Constipation: A Quick Guide
The information below is based on an article published by the Mayo Clinic.
Signs and symptoms of chronic constipation include:
- Passing fewer than three stools a week
- Having lumpy or hard stools
- Straining to have bowel movements
- Feeling as though there's a blockage in your rectum that prevents bowel movements
- Feeling as though you can't completely empty the stool from your rectum
- Needing help to empty your rectum, such as using your hands to press on your abdomen and using a finger to remove stool from your rectum
Moreover, when left untreated or unmanaged, constipation can lead to complications. The article also made a list of the complications that might come after prolonged constipation or when it becomes a chronic condition.
Complications of chronic constipation include:
- Swollen veins in your anus (hemorrhoids). Straining to have a bowel movement may cause swelling in the veins in and around your anus.
- Torn skin in your anus (anal fissure). A large or hard stool can cause tiny tears in the anus.
- Stool that can't be expelled (fecal impaction). Chronic constipation may cause an accumulation of hardened stool that gets stuck in your intestines.
- Intestine that protrudes from the anus (rectal prolapse). Straining to have a bowel movement can cause a small amount of the rectum to stretch and protrude from the anus.
How to Make Grape Juice at Home (A Quick Guide)
Although there are a lot of commercially available grape juices, most of these have preservatives and additives such as sugar, coloring, and additional flavors. Of course, making your own is the best way to get the most benefit from this lovely drink. Here’s a quick guide for you.
- Select the grapes: Put on long sleeves and a cap and get a big basket. Bring the clippers and load your basket with grape bunches. Remember that a pound of grapes yields slightly less than a cup of fruit juice.
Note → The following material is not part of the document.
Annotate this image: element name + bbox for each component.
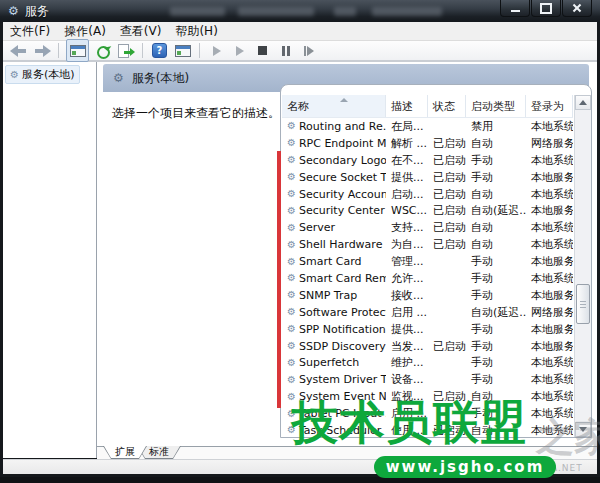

- Rinse and de-stem the grapes: Fill a bowl halfway with water and place the grapes in it. Then rinse the individual grapes, pulling them away from the stem, gathering them in a large basin, and discarding the green unripe and old shriveled grapes.
- Make a mash out of the grapes: Mash the grapes with a potato masher until the juice begins to run. If you've picked a lot of grapes, you may need to work in batches.
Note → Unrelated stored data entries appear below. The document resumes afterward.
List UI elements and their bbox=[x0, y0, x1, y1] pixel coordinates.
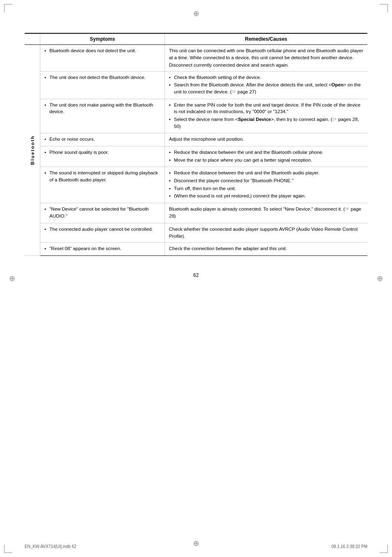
symptom-bullets: The connected audio player cannot be con… bbox=[44, 226, 160, 233]
list-item: Disconnect the player connected for "Blu… bbox=[169, 177, 363, 184]
list-item: Move the car to place where you can get … bbox=[169, 157, 363, 164]
list-item: Bluetooth device does not detect the uni… bbox=[44, 47, 160, 54]
symptom-cell: The unit does not make pairing with the … bbox=[40, 99, 165, 133]
remedy-bullets: Reduce the distance between the unit and… bbox=[169, 169, 363, 200]
symptom-cell: Phone sound quality is poor. bbox=[40, 146, 165, 167]
symptom-bullets: The unit does not make pairing with the … bbox=[44, 102, 160, 115]
symptom-cell: Bluetooth device does not detect the uni… bbox=[40, 45, 165, 72]
table-row: The unit does not make pairing with the … bbox=[25, 99, 367, 133]
remedy-bullets: Enter the same PIN code for both the uni… bbox=[169, 102, 363, 130]
bold-text: Open bbox=[332, 82, 344, 87]
list-item: Select the device name from <Special Dev… bbox=[169, 116, 363, 130]
symptom-bullets: "New Device" cannot be selected for "Blu… bbox=[44, 206, 160, 219]
table-row: Bluetooth Bluetooth device does not dete… bbox=[25, 45, 367, 72]
symptom-cell: The unit does not detect the Bluetooth d… bbox=[40, 71, 165, 99]
list-item: The unit does not detect the Bluetooth d… bbox=[44, 74, 160, 81]
list-item: Echo or noise occurs. bbox=[44, 136, 160, 143]
col-header-symptoms: Symptoms bbox=[40, 33, 165, 45]
list-item: The connected audio player cannot be con… bbox=[44, 226, 160, 233]
symptom-bullets: The unit does not detect the Bluetooth d… bbox=[44, 74, 160, 81]
symptom-cell: The sound is interrupted or skipped duri… bbox=[40, 167, 165, 203]
symptom-cell: The connected audio player cannot be con… bbox=[40, 223, 165, 243]
list-item: Reduce the distance between the unit and… bbox=[169, 149, 363, 156]
list-item: The sound is interrupted or skipped duri… bbox=[44, 169, 160, 183]
bold-text: Special Device bbox=[238, 117, 271, 122]
list-item: "Reset 08" appears on the screen. bbox=[44, 245, 160, 252]
page-number: 62 bbox=[25, 272, 367, 278]
table-row: Echo or noise occurs. Adjust the microph… bbox=[25, 133, 367, 146]
remedy-cell: Reduce the distance between the unit and… bbox=[165, 167, 367, 203]
remedy-bullets: Reduce the distance between the unit and… bbox=[169, 149, 363, 163]
remedy-cell: Check whether the connected audio player… bbox=[165, 223, 367, 243]
symptom-cell: Echo or noise occurs. bbox=[40, 133, 165, 146]
remedy-cell: Reduce the distance between the unit and… bbox=[165, 146, 367, 167]
list-item: Check the Bluetooth setting of the devic… bbox=[169, 74, 363, 81]
table-row: The sound is interrupted or skipped duri… bbox=[25, 167, 367, 203]
table-row: The connected audio player cannot be con… bbox=[25, 223, 367, 243]
list-item: Turn off, then turn on the unit. bbox=[169, 185, 363, 192]
crosshair-right-icon: ⊕ bbox=[377, 274, 383, 283]
symptom-cell: "New Device" cannot be selected for "Blu… bbox=[40, 203, 165, 223]
remedy-bullets: Check the Bluetooth setting of the devic… bbox=[169, 74, 363, 95]
crosshair-top-icon: ⊕ bbox=[193, 9, 199, 18]
remedy-cell: Check the connection between the adapter… bbox=[165, 243, 367, 256]
remedy-cell: Adjust the microphone unit position. bbox=[165, 133, 367, 146]
symptom-bullets: Bluetooth device does not detect the uni… bbox=[44, 47, 160, 54]
symptom-bullets: Phone sound quality is poor. bbox=[44, 149, 160, 156]
footer-left: EN_KW-AVX714[UI].indb 62 bbox=[25, 544, 76, 549]
table-row: The unit does not detect the Bluetooth d… bbox=[25, 71, 367, 99]
crosshair-left-icon: ⊕ bbox=[9, 274, 15, 283]
list-item: "New Device" cannot be selected for "Blu… bbox=[44, 206, 160, 219]
footer: EN_KW-AVX714[UI].indb 62 08.1.16 2:38:32… bbox=[0, 544, 392, 549]
remedy-cell: Bluetooth audio player is already connec… bbox=[165, 203, 367, 223]
troubleshoot-table: Symptoms Remedies/Causes Bluetooth Bluet… bbox=[25, 33, 367, 256]
symptom-bullets: Echo or noise occurs. bbox=[44, 136, 160, 143]
list-item: Phone sound quality is poor. bbox=[44, 149, 160, 156]
remedy-cell: Enter the same PIN code for both the uni… bbox=[165, 99, 367, 133]
footer-right: 08.1.16 2:38:32 PM bbox=[332, 544, 367, 549]
list-item: (When the sound is not yet restored,) co… bbox=[169, 193, 363, 200]
list-item: Search from the Bluetooth device. After … bbox=[169, 81, 363, 95]
table-row: Phone sound quality is poor. Reduce the … bbox=[25, 146, 367, 167]
symptom-bullets: The sound is interrupted or skipped duri… bbox=[44, 169, 160, 183]
symptom-cell: "Reset 08" appears on the screen. bbox=[40, 243, 165, 256]
list-item: Reduce the distance between the unit and… bbox=[169, 169, 363, 176]
table-row: "Reset 08" appears on the screen. Check … bbox=[25, 243, 367, 256]
list-item: The unit does not make pairing with the … bbox=[44, 102, 160, 115]
remedy-cell: Check the Bluetooth setting of the devic… bbox=[165, 71, 367, 99]
section-label: Bluetooth bbox=[25, 45, 40, 256]
page-content: Symptoms Remedies/Causes Bluetooth Bluet… bbox=[0, 0, 392, 311]
symptom-bullets: "Reset 08" appears on the screen. bbox=[44, 245, 160, 252]
col-header-remedies: Remedies/Causes bbox=[165, 33, 367, 45]
remedy-cell: This unit can be connected with one Blue… bbox=[165, 45, 367, 72]
list-item: Enter the same PIN code for both the uni… bbox=[169, 102, 363, 115]
table-row: "New Device" cannot be selected for "Blu… bbox=[25, 203, 367, 223]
- Cook the grapes: Fill a large stockpot halfway with crushed grapes. Bring the grapes and juice to a simmer over medium heat and continue to cook for 10 minutes. Stir often to prevent the grapes from sticking to the bottom of the pan. Mash some more halfway through cooking, breaking up as much of the leftover grapes as possible.
- Strain grape mixture: To strain, ladle grape mixture through a fine mesh screen or cheesecloth. Allow straining to set for several hours or overnight in the refrigerator.
- Collect juice: Once straining is complete, you can run water over the cheesecloth to remove more juice and dilute the mixture. Store and enjoy!
Other Fruit Juices that Prevent Constipation
Aside from grape juice, prune juice, apple juice, pear juice, cranberry juice, grapefruit juice, and even orange juice offer constipation relief. Prune juice contains a large amount of sorbitol, while apples and pears contain malic acid.
While prune juice may be an acquired taste, fruit juices like apple juice, grape juice, and lemon juice are favored by many. They contain high levels of vitamin c and win the taste test hands down.
For dietary fiber content, seeds are a great addition to your recipes. Flaxseed and chia seeds are high-fiber foods that are rich in protein and other minerals.
Does grape juice make you poop? Yes. Grape juice is a fantastic option for relieving constipation. It contains water, which prevents bowel obstruction. Grapes contain dietary fiber, which aids in the passage of stools.
They also contain sorbitol in addition to water and fiber. Drinking up to 200 ml of grape juice not only prevents constipation but also provides other benefits to one’s health. Note that drinking grape juice might produce green poop. But there’s no need to worry as green stool is entirely normal.